I used to measure myself by what remained. But a spark isn't meant to last.
It’s meant to be true—in the moment it arrives.

Presence Without Permission

Who am I?

A spark.
Not a steady flame.
Not a raging fire.
Just a spark—fleeting, potent, alive in the moment.

I don’t exist to burn or to glow.
I exist to be true to the moment I’m given.

A spark doesn’t hesitate.
It doesn’t ask permission.
It simply ignites when the conditions call for it.

Sometimes, I’ve been light—
offering warmth, clarity, a quiet glow in the dark.

Other times, I’ve been fire—
disrupting, unsettling, demanding change.
I’ve lit paths.
I’ve burned bridges.

I used to measure myself by what remained—
what I built, what I changed, what I left behind.
But a spark isn’t meant to remain.
Its power isn’t in endurance.
It’s in presence.

It exists only in its moment.
And in that moment—it is enough.

Whether I light the way or set the world ablaze
depends on the moment.


A Spark Is a Beginning, Not a Goal

A spark is not the destination.
It’s the first sign that something unseen wants to be seen.
Not proof—presence.

In some traditions, the spark is the soul—
a divine flicker inside the body,
a reminder that we come from light
and will one day return to it.

But the spark doesn’t wait for belief.
It arrives before language.
Before we call it sacred.
Before we try to explain it away.

You feel it in the chest.
In the pause before truth is spoken.
In the moment your eyes soften—
because something finally makes sense, even if it hurts.

The spark doesn’t demand action.
It doesn’t promise longevity.
It simply says: This is real.
Whether you can hold it or not.


Not All Fire Is the Same

We mistake the spark for a flame.
We mistake the flame for fire.
Then we praise the fire—because it lasts, or because it consumes.

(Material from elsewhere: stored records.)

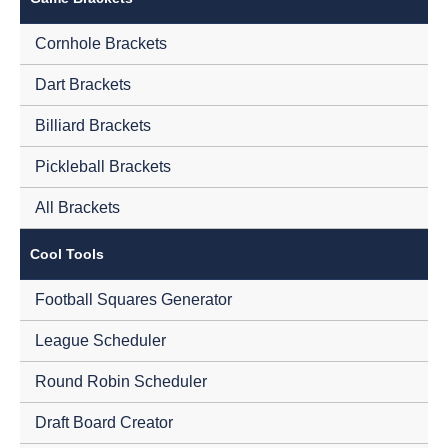
Cornhole Brackets
Dart Brackets
Billiard Brackets
Pickleball Brackets
All Brackets
Cool Tools
Football Squares Generator
League Scheduler
Round Robin Scheduler
Draft Board Creator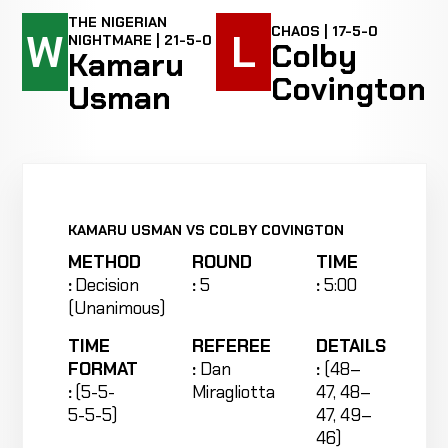
THE NIGERIAN
CHAOS | 17-5-0
W
L
NIGHTMARE | 21-5-0
Colby
Kamaru
Covington
Usman
KAMARU USMAN VS COLBY COVINGTON
METHOD
ROUND
TIME
:
Decision
:
5
:
5:00
(Unanimous)
TIME
REFEREE
DETAILS
FORMAT
:
Dan
:
(48–
:
(5-5-
Miragliotta
47, 48–
5-5-5)
47, 49–
46)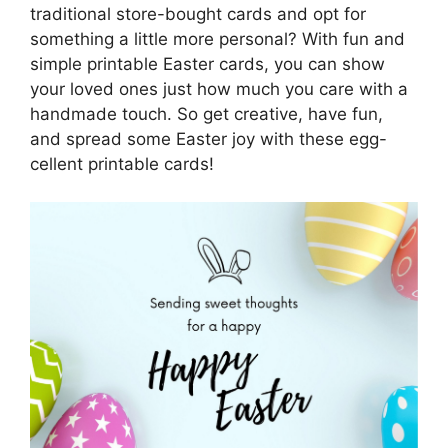
traditional store-bought cards and opt for
something a little more personal? With fun and
simple printable Easter cards, you can show
your loved ones just how much you care with a
handmade touch. So get creative, have fun,
and spread some Easter joy with these egg-
cellent printable cards!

But a spark doesn’t care about survival.
A flame wants to stay.
Fire wants to spread.
The spark just wants to be true.

The world teaches us to endure.
To build. To leave a mark.
But the soul?
The soul listens for what is real now.
And sometimes, now is brief.

A flame is what people praise when they want you to stay reliable.
Fire is what they fear when they can’t control what you’ve become.
But the spark—
the spark is too small to monetize,
too honest to tame.

And that’s what makes it sacred.


Living as a Spark

I used to want to last.
To be remembered.
To build something no one could tear down.

But now I wonder—
what if presence matters more than permanence?

I think of all the moments I showed up fully… and briefly.
A conversation that opened something in a friend.
A word that gave someone permission to feel.
A silence that held space when nothing else could.

None of it lasted.
But all of it was enough.

A spark doesn’t leave monuments.
It leaves warmth.
Sometimes clarity.
Sometimes disruption.

I’ve learned not to apologize for that.
Not to shrink when I burn too bright.
Not to ache when nothing remains.

We aren’t meant to ignite every time.
We’re meant to respond to what the moment asks of us.

And sometimes the holiest thing we can be
is brief—
and true.


The Spark Is Enough

In Tamil, there’s no single word for “spark” that holds all its weight—
but there are words for divine heat (உரு),
for inner fire (அக்னி),
for the first light that comes before language (ஒளி).

And in my own life,
I’ve felt it in my own child’s gaze.
In the hum of an MRI machine.
In the split second between needles during a tattoo session.

Not all of us are called to be flames.
Even fewer are called to be fires.

But all of us carry a spark.

And sometimes, that spark
is enough to light a way,
to begin again,
to remind someone they’re not alone.

So I no longer ask if I’ll endure.
I ask only this:

Will I be true in the moment I’m given?